2)      To explore regulatory machinery orchestrating EMT-driven cancer stemness and drug resistance. The CSC population preferably stays in the quiescence stage (G0 phase) and thus adversely sensitizes to chemo- or radio-therapies. Epithelial to mesenchymal transition (EMT) program is responsible for cancer progression, drug resistance, and recently is engaged in acquiring CSC properties. Thus, my research is to decode the regulatory network of EMT, which will identify new strategies to eliminate the CSC population and overcome drug resistance. Our research program has led to several highly regarded publications in Cell (2013), Molecular Cell (2016), Oncogene (2017), Cell Death & Dis (2019), etc, and was highlighted in Nat. Review Cancer, Nat. Review Drug Discovery, Cancer Discovery, Nat.
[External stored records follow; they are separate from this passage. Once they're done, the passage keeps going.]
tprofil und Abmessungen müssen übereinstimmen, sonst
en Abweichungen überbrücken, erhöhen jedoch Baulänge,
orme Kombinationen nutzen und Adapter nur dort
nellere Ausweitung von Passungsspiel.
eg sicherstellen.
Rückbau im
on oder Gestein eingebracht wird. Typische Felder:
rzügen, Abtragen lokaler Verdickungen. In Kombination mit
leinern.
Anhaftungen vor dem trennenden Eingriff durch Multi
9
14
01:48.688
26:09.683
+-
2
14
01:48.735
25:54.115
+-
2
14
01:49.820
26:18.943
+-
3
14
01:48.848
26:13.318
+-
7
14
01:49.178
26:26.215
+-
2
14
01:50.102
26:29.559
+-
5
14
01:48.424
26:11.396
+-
Review of Urology and newspapers. 

 

3)      Development of small molecule inhibitors targeting glycolysis or EMT as new therapeutic interventions. Once novel targets for cancer prevention have been identified as described above, I will use in silico screening to develop novel therapeutic arsenals accordingly. This research program is expected to identify effective inhibitors that are anticipated to overcome drug resistance and prolong tumor remission through targeting glycolysis or EMT. 

 

4) To elucidate the role of tumor-derived metabolites in the tumor microenvironment and anti-tumor immunity. The tumor microenvironment (TME) is composed of tumor cells, stromal cells, and immune cells. Elevated glucose and glutamine uptake consumption in cancer cells is known to cause nutrient dearth in the niches that are known to suppress anti-tumor immunity. We are currently characterizing the mechanism by which tumor cell metabolism-regulating proteins impedes the responses and activities of tumor-associated macrophages and cytotoxic lymphocytes.